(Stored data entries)
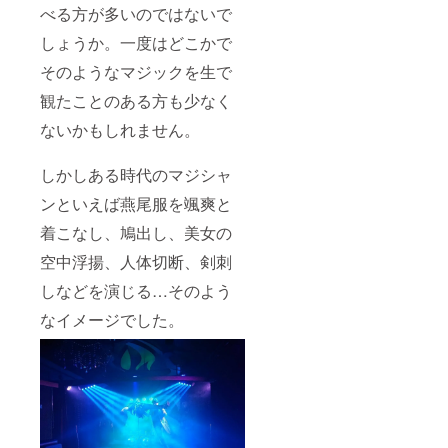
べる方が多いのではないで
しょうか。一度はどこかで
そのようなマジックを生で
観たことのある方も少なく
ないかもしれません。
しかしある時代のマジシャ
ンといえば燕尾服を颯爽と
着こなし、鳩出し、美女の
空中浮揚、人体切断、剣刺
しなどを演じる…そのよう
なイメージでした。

---

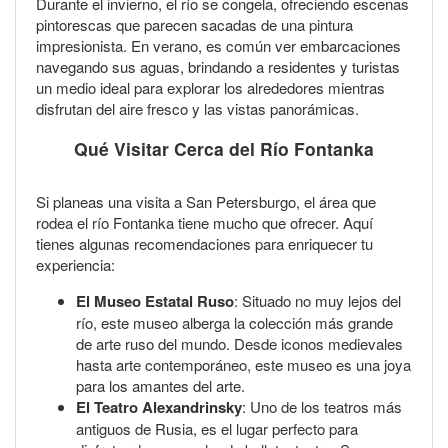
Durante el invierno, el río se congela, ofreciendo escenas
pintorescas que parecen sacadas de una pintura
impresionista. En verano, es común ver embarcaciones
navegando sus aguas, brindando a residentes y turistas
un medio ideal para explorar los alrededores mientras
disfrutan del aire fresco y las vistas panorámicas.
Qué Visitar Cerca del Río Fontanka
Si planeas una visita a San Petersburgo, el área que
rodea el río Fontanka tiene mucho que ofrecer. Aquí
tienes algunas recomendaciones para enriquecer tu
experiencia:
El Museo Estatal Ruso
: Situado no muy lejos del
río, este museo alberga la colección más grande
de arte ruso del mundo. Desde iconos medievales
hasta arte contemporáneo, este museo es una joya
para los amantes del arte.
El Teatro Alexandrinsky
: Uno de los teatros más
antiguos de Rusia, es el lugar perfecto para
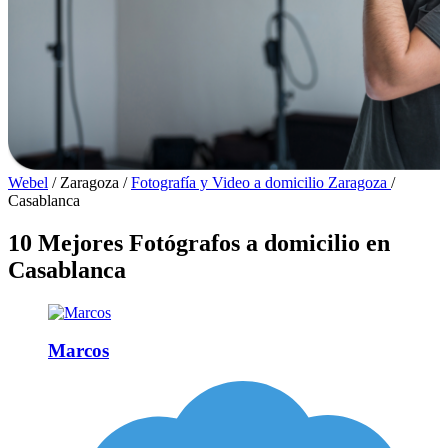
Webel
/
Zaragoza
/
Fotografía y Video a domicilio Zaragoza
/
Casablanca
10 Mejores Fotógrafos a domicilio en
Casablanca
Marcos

__TASK REQUIREMENTS__: Your answer should consist only of the lines above between the line holding "impresionista. En verano, es" and the line holding "muy lejos del", inclusive, each transcribed exactly.

__SOLUTION TO THIS TASK__:
impresionista. En verano, es común ver embarcaciones
navegando sus aguas, brindando a residentes y turistas
un medio ideal para explorar los alrededores mientras
disfrutan del aire fresco y las vistas panorámicas.
Qué Visitar Cerca del Río Fontanka
Si planeas una visita a San Petersburgo, el área que
rodea el río Fontanka tiene mucho que ofrecer. Aquí
tienes algunas recomendaciones para enriquecer tu
experiencia:
El Museo Estatal Ruso
: Situado no muy lejos del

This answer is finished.